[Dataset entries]
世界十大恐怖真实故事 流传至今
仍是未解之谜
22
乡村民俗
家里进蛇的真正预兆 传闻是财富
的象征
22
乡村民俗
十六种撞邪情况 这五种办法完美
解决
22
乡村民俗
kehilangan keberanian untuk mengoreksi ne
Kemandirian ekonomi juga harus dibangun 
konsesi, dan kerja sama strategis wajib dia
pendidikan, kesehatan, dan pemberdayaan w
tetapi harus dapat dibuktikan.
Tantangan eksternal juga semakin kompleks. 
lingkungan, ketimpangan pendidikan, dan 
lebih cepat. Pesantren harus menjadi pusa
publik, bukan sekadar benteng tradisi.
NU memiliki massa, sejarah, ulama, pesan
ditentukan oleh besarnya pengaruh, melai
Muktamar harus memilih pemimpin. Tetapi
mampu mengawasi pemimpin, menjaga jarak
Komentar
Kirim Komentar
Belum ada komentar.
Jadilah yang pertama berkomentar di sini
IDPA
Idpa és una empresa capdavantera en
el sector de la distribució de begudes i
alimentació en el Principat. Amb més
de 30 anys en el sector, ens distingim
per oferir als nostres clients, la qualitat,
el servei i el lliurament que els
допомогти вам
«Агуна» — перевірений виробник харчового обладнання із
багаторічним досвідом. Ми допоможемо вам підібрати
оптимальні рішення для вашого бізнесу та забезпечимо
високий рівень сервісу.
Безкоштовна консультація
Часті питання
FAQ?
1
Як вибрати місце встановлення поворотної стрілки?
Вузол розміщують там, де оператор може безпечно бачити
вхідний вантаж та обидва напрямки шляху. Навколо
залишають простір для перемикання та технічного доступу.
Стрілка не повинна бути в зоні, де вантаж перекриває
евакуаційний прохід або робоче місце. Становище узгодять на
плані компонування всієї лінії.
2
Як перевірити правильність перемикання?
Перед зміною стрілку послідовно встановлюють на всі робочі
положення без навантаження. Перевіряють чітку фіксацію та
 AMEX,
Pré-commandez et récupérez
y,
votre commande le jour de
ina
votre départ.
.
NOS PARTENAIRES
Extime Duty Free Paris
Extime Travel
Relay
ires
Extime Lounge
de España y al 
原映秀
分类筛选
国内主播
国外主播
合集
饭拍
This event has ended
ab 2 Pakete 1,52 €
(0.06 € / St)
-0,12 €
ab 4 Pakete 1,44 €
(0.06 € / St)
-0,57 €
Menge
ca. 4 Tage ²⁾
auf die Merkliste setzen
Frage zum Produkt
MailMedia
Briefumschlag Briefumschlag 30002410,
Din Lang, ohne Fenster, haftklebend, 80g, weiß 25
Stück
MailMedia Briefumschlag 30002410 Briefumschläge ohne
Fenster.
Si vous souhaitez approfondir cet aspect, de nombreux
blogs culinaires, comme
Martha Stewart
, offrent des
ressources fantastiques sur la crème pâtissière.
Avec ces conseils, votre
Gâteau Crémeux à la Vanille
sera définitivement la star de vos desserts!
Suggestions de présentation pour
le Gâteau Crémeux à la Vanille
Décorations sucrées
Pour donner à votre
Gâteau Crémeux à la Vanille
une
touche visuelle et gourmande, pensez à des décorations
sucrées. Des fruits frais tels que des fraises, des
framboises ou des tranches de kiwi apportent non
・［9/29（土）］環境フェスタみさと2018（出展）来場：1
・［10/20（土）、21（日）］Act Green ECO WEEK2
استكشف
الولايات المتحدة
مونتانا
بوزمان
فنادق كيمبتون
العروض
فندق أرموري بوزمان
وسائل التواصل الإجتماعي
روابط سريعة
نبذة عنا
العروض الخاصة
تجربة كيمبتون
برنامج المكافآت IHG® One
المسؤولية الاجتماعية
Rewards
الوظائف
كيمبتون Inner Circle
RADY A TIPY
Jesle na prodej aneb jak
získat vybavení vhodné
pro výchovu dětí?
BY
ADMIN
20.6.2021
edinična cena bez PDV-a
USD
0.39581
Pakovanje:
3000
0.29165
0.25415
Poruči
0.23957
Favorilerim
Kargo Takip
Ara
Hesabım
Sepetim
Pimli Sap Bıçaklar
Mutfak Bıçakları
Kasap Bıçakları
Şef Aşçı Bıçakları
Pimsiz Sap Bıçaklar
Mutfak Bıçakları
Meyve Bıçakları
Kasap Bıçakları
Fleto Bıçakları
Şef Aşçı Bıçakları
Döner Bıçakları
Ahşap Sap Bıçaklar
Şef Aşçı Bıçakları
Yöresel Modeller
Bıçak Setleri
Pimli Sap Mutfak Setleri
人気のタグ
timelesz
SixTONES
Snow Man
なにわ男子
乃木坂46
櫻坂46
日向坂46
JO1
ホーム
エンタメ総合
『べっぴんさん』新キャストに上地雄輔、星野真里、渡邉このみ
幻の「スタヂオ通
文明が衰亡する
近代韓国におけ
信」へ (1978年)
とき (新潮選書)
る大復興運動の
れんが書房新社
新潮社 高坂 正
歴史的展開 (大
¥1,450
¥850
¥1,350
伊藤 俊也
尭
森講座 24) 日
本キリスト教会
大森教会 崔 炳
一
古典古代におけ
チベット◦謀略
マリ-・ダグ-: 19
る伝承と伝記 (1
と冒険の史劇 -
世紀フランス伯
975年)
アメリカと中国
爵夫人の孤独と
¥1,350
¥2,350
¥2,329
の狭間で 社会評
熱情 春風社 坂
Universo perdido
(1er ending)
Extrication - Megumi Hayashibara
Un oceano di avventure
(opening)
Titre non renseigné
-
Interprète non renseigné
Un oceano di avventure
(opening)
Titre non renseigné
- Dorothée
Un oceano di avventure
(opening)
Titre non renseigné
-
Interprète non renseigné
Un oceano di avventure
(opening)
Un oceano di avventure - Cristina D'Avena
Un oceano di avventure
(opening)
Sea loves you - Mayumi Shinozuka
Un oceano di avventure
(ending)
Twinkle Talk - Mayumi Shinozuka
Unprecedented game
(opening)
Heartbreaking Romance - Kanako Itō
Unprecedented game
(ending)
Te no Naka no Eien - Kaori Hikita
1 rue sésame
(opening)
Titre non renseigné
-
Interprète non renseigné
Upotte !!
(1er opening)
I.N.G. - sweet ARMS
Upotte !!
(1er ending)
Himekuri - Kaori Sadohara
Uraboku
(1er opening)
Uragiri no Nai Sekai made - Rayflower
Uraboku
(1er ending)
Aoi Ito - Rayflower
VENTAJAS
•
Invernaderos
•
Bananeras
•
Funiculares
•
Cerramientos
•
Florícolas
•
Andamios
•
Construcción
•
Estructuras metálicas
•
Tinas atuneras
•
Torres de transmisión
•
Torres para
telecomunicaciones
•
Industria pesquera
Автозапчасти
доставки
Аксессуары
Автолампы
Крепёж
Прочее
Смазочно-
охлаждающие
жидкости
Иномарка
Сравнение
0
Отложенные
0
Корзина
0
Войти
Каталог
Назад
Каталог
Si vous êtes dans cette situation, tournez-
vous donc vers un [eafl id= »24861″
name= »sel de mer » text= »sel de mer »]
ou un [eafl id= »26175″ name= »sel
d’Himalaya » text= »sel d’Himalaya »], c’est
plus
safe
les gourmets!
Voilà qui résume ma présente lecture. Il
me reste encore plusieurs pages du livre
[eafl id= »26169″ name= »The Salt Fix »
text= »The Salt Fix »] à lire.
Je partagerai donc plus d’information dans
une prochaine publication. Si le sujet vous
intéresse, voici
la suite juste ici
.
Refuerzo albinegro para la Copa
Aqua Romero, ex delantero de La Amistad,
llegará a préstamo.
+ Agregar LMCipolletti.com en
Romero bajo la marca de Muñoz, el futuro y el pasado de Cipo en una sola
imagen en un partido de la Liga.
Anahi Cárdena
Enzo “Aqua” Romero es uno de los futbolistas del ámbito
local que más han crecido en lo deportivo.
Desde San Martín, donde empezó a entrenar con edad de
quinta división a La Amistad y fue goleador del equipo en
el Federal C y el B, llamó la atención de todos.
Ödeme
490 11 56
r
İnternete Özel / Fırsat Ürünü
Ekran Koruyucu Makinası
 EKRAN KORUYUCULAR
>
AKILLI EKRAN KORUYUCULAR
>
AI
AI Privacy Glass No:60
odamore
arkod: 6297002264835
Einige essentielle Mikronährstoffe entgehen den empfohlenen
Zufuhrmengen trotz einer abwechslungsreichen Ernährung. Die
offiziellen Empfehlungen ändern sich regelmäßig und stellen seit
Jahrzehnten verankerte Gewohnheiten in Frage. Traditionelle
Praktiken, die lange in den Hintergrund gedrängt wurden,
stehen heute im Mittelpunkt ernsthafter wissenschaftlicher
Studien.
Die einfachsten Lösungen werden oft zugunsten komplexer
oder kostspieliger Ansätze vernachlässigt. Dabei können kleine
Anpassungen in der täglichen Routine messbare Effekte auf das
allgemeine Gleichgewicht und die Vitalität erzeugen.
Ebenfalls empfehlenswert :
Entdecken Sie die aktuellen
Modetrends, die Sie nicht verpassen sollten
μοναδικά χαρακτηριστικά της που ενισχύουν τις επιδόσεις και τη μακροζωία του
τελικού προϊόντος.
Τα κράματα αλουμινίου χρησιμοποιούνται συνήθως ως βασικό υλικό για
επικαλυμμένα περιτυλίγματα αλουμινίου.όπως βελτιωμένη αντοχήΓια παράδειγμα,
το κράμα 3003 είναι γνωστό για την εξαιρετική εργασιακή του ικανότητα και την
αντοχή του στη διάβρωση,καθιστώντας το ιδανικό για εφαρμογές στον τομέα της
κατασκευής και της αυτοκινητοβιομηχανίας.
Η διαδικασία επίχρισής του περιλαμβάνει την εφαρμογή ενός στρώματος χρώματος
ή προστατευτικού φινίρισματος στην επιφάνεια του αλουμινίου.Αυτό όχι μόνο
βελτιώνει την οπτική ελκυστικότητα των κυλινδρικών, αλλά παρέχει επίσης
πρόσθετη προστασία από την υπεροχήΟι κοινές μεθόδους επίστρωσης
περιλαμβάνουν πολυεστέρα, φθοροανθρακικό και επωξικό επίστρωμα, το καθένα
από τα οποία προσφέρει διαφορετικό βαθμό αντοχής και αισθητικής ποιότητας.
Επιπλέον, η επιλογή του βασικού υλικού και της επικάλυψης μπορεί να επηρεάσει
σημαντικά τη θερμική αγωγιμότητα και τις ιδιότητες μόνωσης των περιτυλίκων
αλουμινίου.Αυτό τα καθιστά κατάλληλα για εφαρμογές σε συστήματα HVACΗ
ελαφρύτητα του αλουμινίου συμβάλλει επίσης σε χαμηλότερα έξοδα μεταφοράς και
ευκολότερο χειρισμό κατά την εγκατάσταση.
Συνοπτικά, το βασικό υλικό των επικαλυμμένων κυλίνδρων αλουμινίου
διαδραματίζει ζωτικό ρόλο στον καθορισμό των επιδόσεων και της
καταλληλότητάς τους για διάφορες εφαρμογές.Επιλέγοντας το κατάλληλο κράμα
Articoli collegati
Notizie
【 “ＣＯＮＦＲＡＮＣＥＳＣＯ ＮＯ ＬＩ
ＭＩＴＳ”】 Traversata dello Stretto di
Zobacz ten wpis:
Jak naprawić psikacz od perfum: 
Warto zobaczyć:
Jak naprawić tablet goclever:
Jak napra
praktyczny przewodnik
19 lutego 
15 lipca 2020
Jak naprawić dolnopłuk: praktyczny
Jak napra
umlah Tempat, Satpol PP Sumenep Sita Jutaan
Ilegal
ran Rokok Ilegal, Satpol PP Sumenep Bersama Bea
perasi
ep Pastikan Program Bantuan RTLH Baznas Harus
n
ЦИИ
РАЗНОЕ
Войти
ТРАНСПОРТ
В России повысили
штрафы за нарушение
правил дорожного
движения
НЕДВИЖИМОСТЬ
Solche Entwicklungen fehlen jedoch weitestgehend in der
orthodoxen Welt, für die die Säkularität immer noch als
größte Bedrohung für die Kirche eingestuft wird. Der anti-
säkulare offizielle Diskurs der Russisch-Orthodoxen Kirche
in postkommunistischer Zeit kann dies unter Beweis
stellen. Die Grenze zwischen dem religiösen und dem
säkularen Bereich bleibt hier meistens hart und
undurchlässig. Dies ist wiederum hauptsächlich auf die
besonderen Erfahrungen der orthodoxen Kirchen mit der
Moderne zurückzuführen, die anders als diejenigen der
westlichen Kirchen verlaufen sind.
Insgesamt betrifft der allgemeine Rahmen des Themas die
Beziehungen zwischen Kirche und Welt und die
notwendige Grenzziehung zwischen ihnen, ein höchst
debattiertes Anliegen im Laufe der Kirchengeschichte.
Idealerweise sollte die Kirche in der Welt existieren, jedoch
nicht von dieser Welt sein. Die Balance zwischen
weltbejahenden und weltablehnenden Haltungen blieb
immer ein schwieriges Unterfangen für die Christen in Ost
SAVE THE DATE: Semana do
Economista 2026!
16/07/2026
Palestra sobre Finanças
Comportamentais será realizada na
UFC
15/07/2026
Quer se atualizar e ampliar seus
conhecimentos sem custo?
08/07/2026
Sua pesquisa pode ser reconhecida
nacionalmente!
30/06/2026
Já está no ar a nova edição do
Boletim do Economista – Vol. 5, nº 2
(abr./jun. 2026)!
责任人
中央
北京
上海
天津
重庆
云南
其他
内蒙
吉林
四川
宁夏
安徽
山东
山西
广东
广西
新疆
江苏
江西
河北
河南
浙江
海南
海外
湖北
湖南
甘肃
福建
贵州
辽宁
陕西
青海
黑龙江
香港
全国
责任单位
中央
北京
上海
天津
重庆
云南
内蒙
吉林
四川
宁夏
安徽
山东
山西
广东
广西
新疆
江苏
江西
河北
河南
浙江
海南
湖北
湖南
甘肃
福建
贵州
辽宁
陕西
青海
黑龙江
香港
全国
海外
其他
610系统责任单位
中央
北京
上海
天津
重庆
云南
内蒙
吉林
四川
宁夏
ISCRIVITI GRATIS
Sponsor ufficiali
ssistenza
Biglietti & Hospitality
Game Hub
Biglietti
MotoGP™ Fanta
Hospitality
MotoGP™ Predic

◆ TASK BRIEF ◆
Would you print exactly, and only, the lines of the data above from the line with "touche visuelle et" through the line with "Pimli Sap Bıçaklar", inclusive?

◆ EXERCISE ANSWER ◆
touche visuelle et gourmande, pensez à des décorations
sucrées. Des fruits frais tels que des fraises, des
framboises ou des tranches de kiwi apportent non
・［9/29（土）］環境フェスタみさと2018（出展）来場：1
・［10/20（土）、21（日）］Act Green ECO WEEK2
استكشف
الولايات المتحدة
مونتانا
بوزمان
فنادق كيمبتون
العروض
فندق أرموري بوزمان
وسائل التواصل الإجتماعي
روابط سريعة
نبذة عنا
العروض الخاصة
تجربة كيمبتون
برنامج المكافآت IHG® One
المسؤولية الاجتماعية
Rewards
الوظائف
كيمبتون Inner Circle
RADY A TIPY
Jesle na prodej aneb jak
získat vybavení vhodné
pro výchovu dětí?
BY
ADMIN
20.6.2021
edinična cena bez PDV-a
USD
0.39581
Pakovanje:
3000
0.29165
0.25415
Poruči
0.23957
Favorilerim
Kargo Takip
Ara
Hesabım
Sepetim
Pimli Sap Bıçaklar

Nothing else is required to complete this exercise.